Франки севера все еще были многоженцами, но на юге Галлии от этого обычая уже отказались. В Бургундии, где супругой короля стала княжна Екатерина Святославовна, такая возможность даже не обсуждалась. А в Аквитании всех претенденток на королевскую постель неизменно находили захлебнувшимися в отхожей яме. Королева Радегунда, которую все почитали за образец благочестия и кротости, держала страну и мужа железной рукой. И у нее было очень плохо с фантазией. Она не любила менять подходы, которые уже когда-то принесли свои плоды. Всех шлюх своего мужа Радегунда просто топила в дерьме…

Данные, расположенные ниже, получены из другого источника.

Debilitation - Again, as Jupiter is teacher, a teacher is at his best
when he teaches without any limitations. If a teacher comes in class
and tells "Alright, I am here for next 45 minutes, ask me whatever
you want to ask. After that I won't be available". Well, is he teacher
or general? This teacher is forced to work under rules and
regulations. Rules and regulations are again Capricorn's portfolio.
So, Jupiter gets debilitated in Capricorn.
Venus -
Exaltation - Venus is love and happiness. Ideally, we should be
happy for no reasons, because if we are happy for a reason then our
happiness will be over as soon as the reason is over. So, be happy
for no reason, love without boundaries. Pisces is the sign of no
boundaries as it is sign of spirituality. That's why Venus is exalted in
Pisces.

В общем, империя процветала, и даже за Карпатами царил мир. Там все еще правил каган булгар Кубрат. Но так ли было еще пару лет назад? Вовсе нет. Могучий дуб, что держал своими ветвями целый мир, рухнул, и это стало слишком большим соблазном для многих. Случилось именно то, о чем всегда предупреждал отец…
* * *Три года назад. Апрель 658 года. Братислава.

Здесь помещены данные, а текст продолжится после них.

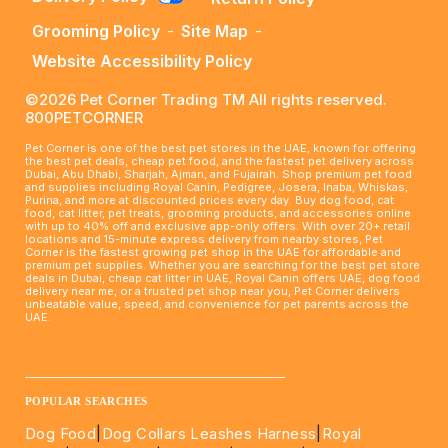
Grooming Policy
-
Site Map
-
Website Accessibility Policy
©2026 Pet Corner Trading TM All rights reserved.
800PETCORNER
Pet Corner is one of the best pet stores in the UAE, known for offering
the best pet deals, cheap pet food, and the fastest pet delivery across
Dubai, Abu Dhabi, Sharjah, Ajman, and Fujairah. Shop premium pet food
and supplies including Royal Canin, Pedigree, Josera, Inaba, Whiskas,
Purina, and more at discounted prices every day. Buy dog food, cat
food, cat litter, pet treats, grooming products, and accessories online
with up to 40% off and exclusive app-only offers. With over 20+ retail
locations and 15-minute express delivery from nearby stores, Pet
Corner is the fastest growing pet shop in the UAE for affordable and
premium pet supplies. Whether you are searching for the best pet store
deals in Dubai, cheap cat litter in UAE, Royal Canin offers UAE, dog food
delivery near me, or a trusted pet shop near you, Pet Corner delivers
unbeatable value, speed, and convenience for pet parents across the
UAE.
____________________________________________________
POPULAR SEARCHES
Dog Food
|
Dog Collars Leashes Harness
|
Royal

Собор святого Николая в столице не мог вместить всех желающих. Он стал самым большим зданием в Европе после святой Софии, но повторить восьмое чудо света никто не сможет еще очень и очень долго. Да никто и пытаться не станет, ведь стоит это столько, что казна просто вылетит в трубу. Тем не менее, в собор Братиславы вмещалось больше двух тысяч человек, чуть ли не пятая часть всех горожан.

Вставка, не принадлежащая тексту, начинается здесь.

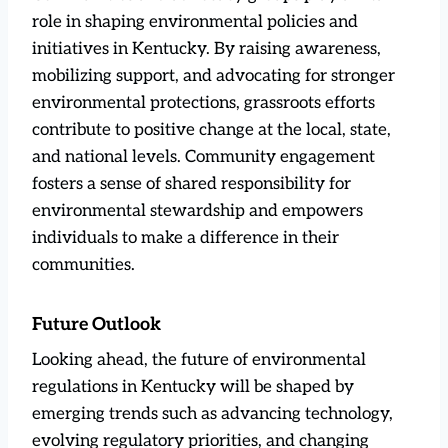
role in shaping environmental policies and
initiatives in Kentucky. By raising awareness,
mobilizing support, and advocating for stronger
environmental protections, grassroots efforts
contribute to positive change at the local, state,
and national levels. Community engagement
fosters a sense of shared responsibility for
environmental stewardship and empowers
individuals to make a difference in their
communities.
Future Outlook
Looking ahead, the future of environmental
regulations in Kentucky will be shaped by
emerging trends such as advancing technology,
evolving regulatory priorities, and changing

Из всех братьев в городе оставался лишь Берислав. Старший брат — в своей столице, в Александрии, Владимир — где-то в Армении, добивает мятежные роды, а Кий вместе с Пятым Молниеносным режет непокорных вислян, отодвигая северную границу от Братиславы. Даже сестра Власта в Константинополе. Она уехала туда с матерью. Золотой род разрастался. В первом ряду стоит императрица Людмила и Ванда, ее неизменная тень. Около нее — Ирмалинда и обе жены Кия. Целый выводок княжичей и княжон выстроился позади взрослых, и возглавлял их девятнадцатилетний Александр Святославич, который заканчивал обучение в университете. Два его брата служили в Сотне, и они тоже стояли в общем ряду, хмуро поглядывая на окружающих. Георгию исполнилось четырнадцать, а Стефану — двенадцать. Юлдуз родила мужу десять детей, но только трое из ее сыновей выжили.
Позади княжеской семьи выстроилась родовая знать, бояре и приказный люд. Тело князя забальзамировали в меду и положили в ледник на неделю. Больше тянуть возможности не было. Кто приехал на похороны, тот и приехал…
— Дорогу! — услышали люди резкий голос.
Кий? Но как? — подумал Берислав. — Неужели аварский гонец сумел найти его? Впрочем, брат все объяснил сам. Людские волны расступались перед ним. Княжичу исполнилось двадцать восемь, и он покорял бы мужественной красотой, если бы не пугал свирепой силой дикого зверя. Даже аварские ханы ежились, когда он смотрел на них, и отводили в сторону глаза. Последние лет пятнадцать Кий не вылезал из походов и появлялся в Братиславе лишь за тем, чтобы заделать одной из своих жен очередного наследника. Дочери короля алеманнов и герцога фриульского приехали в столицу давным-давно, но если посчитать, то собственного мужа не видели в сумме и полугода. Он не слишком любил тут жить, предпочитая загородные имения с хорошей охотой. А общества своих баб Кий не терпел в принципе, а потому брал в постель дочерей крестьян и старост, делая это с неистовством дикого тура в период весеннего гона. Перепуганные девки и слова сказать не смели и лишь молились Богине, чтобы понести дитя от поросли священного рода.
— Двое суток скакал без сна, — шепнул Кий на ухо брату. — Жопу в кровь стер. Ты докопался, кто это затеял? Арабы? Франки? Лангобарды? Только скажи, я их собственной печенью накормлю!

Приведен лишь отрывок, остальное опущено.